While there is a scarcity of pharmacological tools with specificity for members of the adenylate cyclase family, such tools are available for the cAMP-hydrolysing phosphodiesterases. By RT-PCR we detected a qualitatively similar PDE mRNA expression profile for L-cells to that found previously by microarray analysis. PDE2a and PDE4d seemed to be the predominant isoforms specifically expressed in L-cells, with moderate but detectable levels of PDE1c, PDE3a, PDE8a, PDE8b and PDE11a mRNAs. Consistent with previous reports showing acute GLP-1 responses in rats upon injection of the PDE4 inhibitor rolipram (Ong ), we observed an elevation of cAMP in GLUTag cells when rolipram was applied, presumably due to inhibition of PDE4d. The fact that we did not observe similar changes in response to the PDE2 and PDE3 inhibitors Bay-60-7550 and Org 9935 using the ‘cytosolic’ FRET sensor probably reflects compartmentalization of different PDEs within the cell. Different PDEs, including PDE2-, PDE3- and PDE4-family isoforms, have been shown to be targeted to specific subcompartments either close to cAMP-production or -sensing sites, with further specificity achieved through alternative splicing (Shakur ; Mongillo ; Nilsson ; Houslay, 2010).
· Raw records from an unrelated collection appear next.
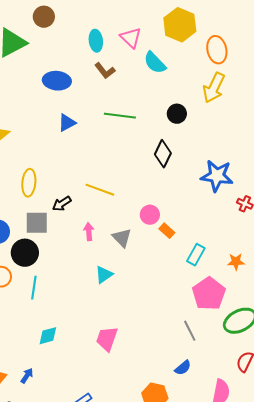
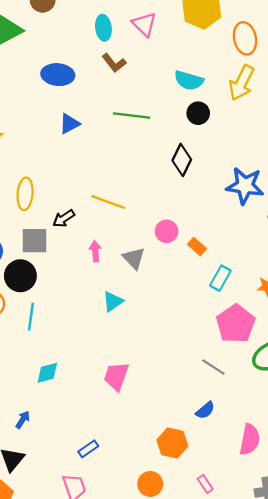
cyan semicircle: (155, 63) -> (189, 80), moved, turned -30
orange rectangle: (167, 231) -> (197, 247), moved
gray line: (190, 331) -> (213, 367), turned -30

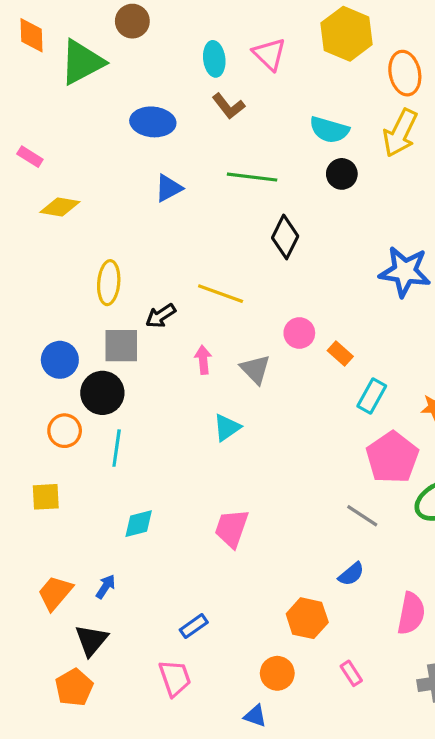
black diamond: (182, 160) -> (285, 237), moved

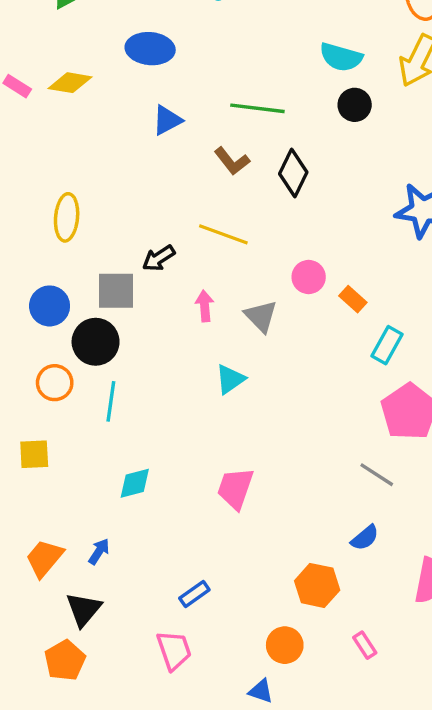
brown L-shape: (228, 106) -> (232, 161), moved
yellow diamond: (60, 207) -> (70, 83), moved
yellow ellipse: (109, 283) -> (67, 217), moved

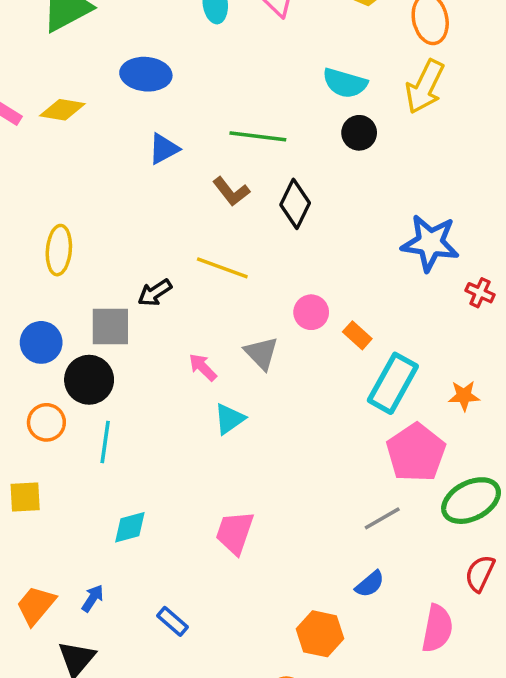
pink arrow: (205, 306) -> (203, 367), moved, turned -40
cyan rectangle: (387, 345) -> (393, 383), size x1.5
gray line: (377, 475) -> (382, 518), turned -63
blue rectangle: (194, 594) -> (173, 621), moved, turned 76

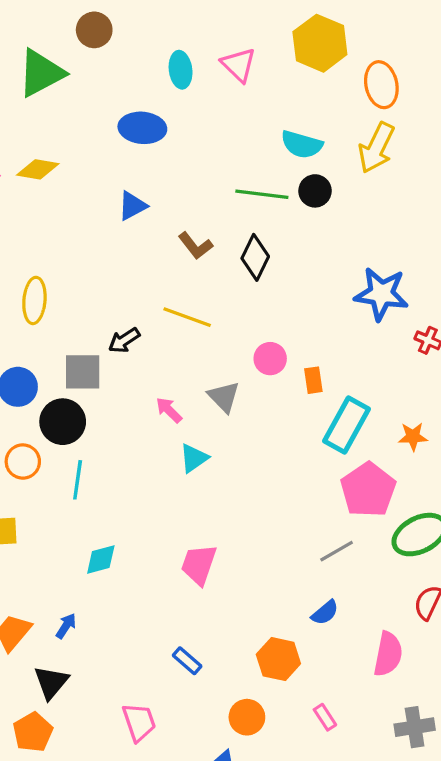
blue ellipse: (146, 74) -> (142, 128), moved
green line: (258, 136) -> (262, 194), moved
orange rectangle: (357, 335) -> (313, 380), turned 40
blue rectangle: (173, 621) -> (187, 661), moved

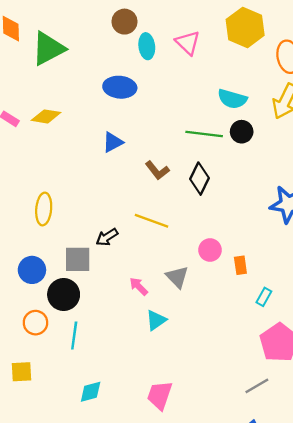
brown circle: (94, 30) -> (125, 22), moved
cyan rectangle: (347, 425) -> (264, 297), size x0.5

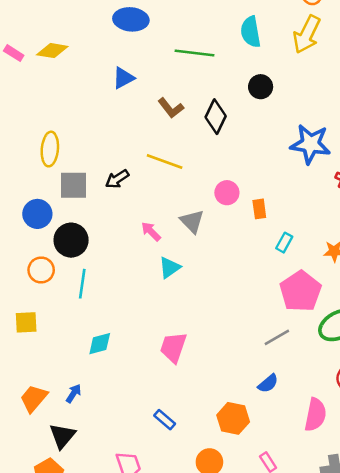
cyan semicircle: (232, 99) -> (251, 32), turned 64
black circle: (242, 132) -> (261, 87), moved
green line: (204, 134) -> (194, 53), moved
gray square: (78, 259) -> (74, 185), moved

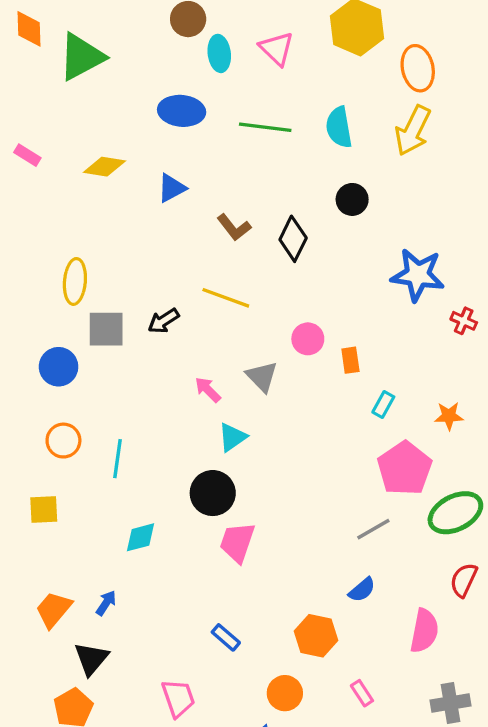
yellow diamond: (52, 51) -> (104, 167), moved
green line: (194, 53) -> (265, 127), moved
black circle: (71, 240) -> (213, 493), moved

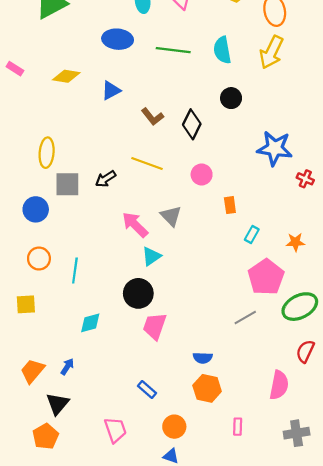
pink circle: (308, 339) -> (202, 174), moved
pink arrow: (208, 390) -> (135, 225), size x1.5
blue semicircle: (362, 590) -> (203, 358), moved, turned 42
orange circle: (285, 693) -> (174, 427), moved
pink rectangle: (362, 693) -> (238, 427), turned 35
However, the observed stimulation of GLP-1 secretion by rolipram, Bay-60-7550 and Org 9935, corresponds well with the cAMP changes seen in response to all three agents when monitored with a plasma membrane targeted sensor, thus suggesting a role for PDE2a, PDE3a/b and PDE4d in GLP-1 secretion, even if the cAMP concentration at the site of the non-targeted ‘cytosolic’ FRET sensor is dominated by PDE4-activity.
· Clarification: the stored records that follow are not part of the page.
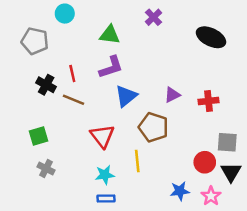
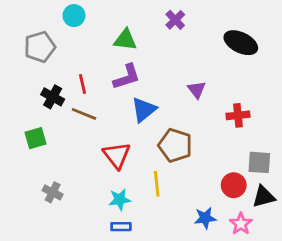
gray pentagon: (35, 41) -> (40, 47), turned -30
purple triangle: (172, 95) -> (197, 90), moved, turned -42
green square: (39, 136) -> (35, 138), moved
black triangle: (231, 172) -> (264, 197), turned 45

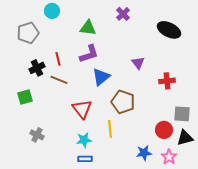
black cross: (53, 97) -> (37, 68), turned 35

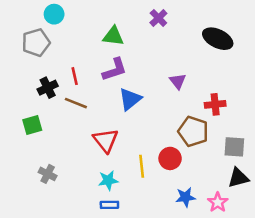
cyan circle: (52, 11) -> (54, 14), moved
brown pentagon: (123, 102) -> (193, 131), moved
red circle: (164, 130) -> (170, 158), moved

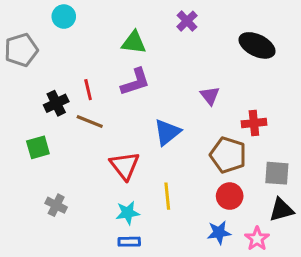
gray pentagon: (36, 43) -> (21, 50), moved
blue triangle: (130, 99) -> (167, 132), moved
red circle: (170, 158) -> (230, 196), moved

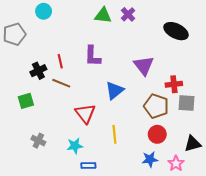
green triangle: (134, 42) -> (103, 15), moved
purple L-shape: (135, 82) -> (93, 56), turned 110
purple triangle: (210, 96) -> (144, 65), size x1.5
gray square: (277, 173) -> (186, 103), moved
cyan star: (128, 213) -> (75, 146), moved

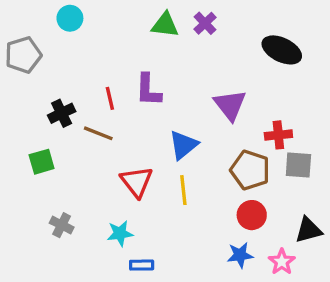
red line: (60, 61) -> (110, 98), moved
yellow line: (114, 134) -> (183, 190), moved

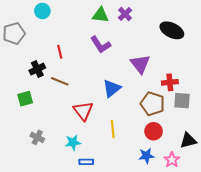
purple L-shape: (148, 90) -> (100, 45), moved, turned -35
red line: (110, 98) -> (60, 52), moved
yellow line: (183, 190) -> (113, 129), moved

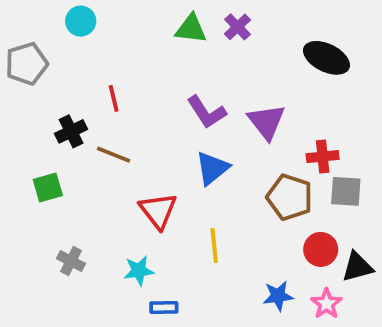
purple L-shape: (100, 45) -> (206, 112), moved
red circle: (154, 131) -> (321, 249), moved

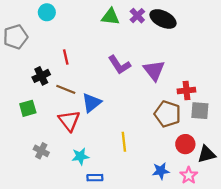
black ellipse: (326, 58) -> (163, 19), moved
blue triangle: (212, 168) -> (92, 103), moved
red triangle: (158, 211) -> (69, 121), moved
In contrast to PDE4, which is cAMP-specific, PDE2 and PDE3 can both also hydrolyse cGMP. They differ, however, in their sensitivity to cGMP, which allosterically activates PDE2 but competitively inhibits PDE3. Our observation that activation of the guanylate cyclase-coupled guanylin receptor (GC-C) stimulates GPL-1 secretion suggests a stimulating role for cGMP, acting either via PDE3 inhibition or an alternative signalling pathway. The idea that it acts through PDE3 is suggested by the finding that guanylin was ineffective on GLP-1 secretion in the presence of the non-specific PDE inhibitor IBMX or the PDE3-specific inhibitor Org 9935, whereas its effect was retained, or even tended to increase, when PDE2 was inhibited by Bay-60-7550. Guanylin is believed to be secreted into the lumen of the intestine (Currie ; de Sauvage ) and our results suggest it may stimulate more distally located L-cells via a GC-C receptor pathway resulting in cGMP elevation and inhibition of PDE3. Stimulation of GLP-1 release by guanylin has not previously been reported and may represent a novel paracrine signalling loop within the intestine.